Yes, boundaries are GREAT…

But, they can also be really, really unhealthy… especially for someone like me.

There’s a BIG difference between a boundary and pure avoidance, and I truly believe it’s important to know the difference between the two before we dive head first into creating boundaries for your life and // or your business.

Like I said, boundaries are HEALTHY. You need to have some healthy boundaries for yourself because they can truly be life-changing. Not only can they give you your TIME BACK, they are also probably the first form of self-care you can show yourself.

By creating boundaries for yourself, your life, and your business, you have the ability to create a sense of work // life balance.
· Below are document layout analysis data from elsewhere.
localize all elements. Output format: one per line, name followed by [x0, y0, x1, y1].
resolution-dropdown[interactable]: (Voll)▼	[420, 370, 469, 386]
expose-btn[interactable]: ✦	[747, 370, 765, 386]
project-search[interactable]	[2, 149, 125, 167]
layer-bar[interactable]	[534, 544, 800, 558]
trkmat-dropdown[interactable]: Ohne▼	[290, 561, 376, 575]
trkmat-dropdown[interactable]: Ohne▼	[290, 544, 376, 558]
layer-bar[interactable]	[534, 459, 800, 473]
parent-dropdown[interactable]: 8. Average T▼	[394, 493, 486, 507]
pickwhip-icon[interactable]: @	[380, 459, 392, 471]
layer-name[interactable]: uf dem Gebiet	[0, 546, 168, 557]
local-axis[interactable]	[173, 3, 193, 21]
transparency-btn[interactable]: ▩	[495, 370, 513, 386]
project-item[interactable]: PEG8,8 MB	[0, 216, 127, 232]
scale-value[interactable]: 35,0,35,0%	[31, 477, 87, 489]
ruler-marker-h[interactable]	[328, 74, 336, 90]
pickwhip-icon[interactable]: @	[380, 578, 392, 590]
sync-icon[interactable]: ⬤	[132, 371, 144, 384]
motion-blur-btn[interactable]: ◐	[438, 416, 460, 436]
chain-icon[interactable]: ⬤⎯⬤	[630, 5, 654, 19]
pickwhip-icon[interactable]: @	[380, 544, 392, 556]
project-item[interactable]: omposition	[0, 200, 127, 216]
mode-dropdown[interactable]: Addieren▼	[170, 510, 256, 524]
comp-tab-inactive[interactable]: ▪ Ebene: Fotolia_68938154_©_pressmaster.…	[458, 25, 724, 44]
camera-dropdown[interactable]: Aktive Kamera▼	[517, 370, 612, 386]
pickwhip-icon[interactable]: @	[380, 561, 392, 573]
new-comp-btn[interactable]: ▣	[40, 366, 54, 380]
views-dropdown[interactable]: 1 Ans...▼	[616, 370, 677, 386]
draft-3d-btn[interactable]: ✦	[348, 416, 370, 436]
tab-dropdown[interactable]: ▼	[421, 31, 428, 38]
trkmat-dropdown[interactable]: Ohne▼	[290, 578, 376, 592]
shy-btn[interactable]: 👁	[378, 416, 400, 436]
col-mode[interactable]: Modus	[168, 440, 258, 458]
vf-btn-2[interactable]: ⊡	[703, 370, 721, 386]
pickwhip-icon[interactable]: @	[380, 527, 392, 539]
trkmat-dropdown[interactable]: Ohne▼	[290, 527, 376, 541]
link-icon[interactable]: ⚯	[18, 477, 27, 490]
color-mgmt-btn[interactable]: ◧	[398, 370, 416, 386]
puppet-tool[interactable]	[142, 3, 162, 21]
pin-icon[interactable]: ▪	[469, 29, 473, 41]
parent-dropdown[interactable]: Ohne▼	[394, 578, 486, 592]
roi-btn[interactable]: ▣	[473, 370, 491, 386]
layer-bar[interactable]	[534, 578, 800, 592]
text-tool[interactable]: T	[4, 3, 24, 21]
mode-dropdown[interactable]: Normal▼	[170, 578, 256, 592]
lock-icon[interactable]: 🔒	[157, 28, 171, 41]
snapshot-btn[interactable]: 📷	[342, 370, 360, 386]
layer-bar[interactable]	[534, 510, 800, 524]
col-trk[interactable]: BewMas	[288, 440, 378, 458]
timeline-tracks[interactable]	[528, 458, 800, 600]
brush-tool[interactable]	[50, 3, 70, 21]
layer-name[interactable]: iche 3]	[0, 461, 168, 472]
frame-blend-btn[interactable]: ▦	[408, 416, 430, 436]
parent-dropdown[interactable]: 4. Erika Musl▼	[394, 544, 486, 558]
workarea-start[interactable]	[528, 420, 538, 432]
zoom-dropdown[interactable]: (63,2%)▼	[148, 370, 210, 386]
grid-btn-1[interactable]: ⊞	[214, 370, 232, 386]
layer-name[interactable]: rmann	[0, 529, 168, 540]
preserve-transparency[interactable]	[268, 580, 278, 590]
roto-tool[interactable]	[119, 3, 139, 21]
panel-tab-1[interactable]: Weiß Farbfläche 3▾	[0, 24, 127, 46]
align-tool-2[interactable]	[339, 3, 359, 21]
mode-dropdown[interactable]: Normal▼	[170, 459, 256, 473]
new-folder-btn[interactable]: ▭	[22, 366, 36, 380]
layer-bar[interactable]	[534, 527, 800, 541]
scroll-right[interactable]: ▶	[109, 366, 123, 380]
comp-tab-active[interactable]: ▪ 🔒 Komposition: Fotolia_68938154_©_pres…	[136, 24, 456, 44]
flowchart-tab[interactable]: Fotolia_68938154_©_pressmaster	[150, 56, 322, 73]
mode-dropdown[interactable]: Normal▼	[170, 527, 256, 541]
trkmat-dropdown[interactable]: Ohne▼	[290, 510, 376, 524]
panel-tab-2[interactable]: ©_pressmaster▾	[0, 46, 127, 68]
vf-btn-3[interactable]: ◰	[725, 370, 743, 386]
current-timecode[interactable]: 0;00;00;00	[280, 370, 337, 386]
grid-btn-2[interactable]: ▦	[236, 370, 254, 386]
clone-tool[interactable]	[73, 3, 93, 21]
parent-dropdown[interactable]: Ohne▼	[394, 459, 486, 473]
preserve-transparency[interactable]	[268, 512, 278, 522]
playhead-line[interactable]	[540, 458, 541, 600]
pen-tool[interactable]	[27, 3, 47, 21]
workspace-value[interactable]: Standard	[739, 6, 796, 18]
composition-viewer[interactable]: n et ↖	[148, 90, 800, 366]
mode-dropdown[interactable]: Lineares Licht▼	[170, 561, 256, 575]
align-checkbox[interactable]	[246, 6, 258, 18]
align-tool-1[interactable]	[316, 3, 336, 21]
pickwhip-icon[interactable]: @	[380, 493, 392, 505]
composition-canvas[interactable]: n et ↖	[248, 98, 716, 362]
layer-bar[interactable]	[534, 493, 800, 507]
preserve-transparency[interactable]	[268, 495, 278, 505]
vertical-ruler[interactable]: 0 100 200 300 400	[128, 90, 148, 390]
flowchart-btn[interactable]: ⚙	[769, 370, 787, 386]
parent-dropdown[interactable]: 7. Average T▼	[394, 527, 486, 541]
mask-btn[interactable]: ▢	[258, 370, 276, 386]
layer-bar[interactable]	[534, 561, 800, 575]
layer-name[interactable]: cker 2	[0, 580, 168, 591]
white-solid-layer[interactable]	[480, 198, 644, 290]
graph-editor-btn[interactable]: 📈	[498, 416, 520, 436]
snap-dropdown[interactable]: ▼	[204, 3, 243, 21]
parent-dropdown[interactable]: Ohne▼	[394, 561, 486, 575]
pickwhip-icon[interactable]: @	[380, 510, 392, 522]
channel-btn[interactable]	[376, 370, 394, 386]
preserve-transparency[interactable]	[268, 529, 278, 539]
Will you ever be fully balanced? ABSOLUTELY NOT. An equal balance is a myth (and a topic for another day). But, a boundary in certain aspects of your life can truly open yourself up to that FREEDOM you are longing for.

“A lack of boundaries invites a lack of respect.”
- Unknown

So, what sort of boundaries should you set?

I truly believe this is VERY personal to YOUR needs. I have much stricter boundaries than some people, but I think they all fall along some general guiding principles that you can implement for yourself.

BOUNDARIES FOR YOUR TIME

This is the first one I feel like we ALL need to focus on because I think this one is the hardest. Oh yeah, we’re going with the hardest one first, because this one is BY FAR the most important one.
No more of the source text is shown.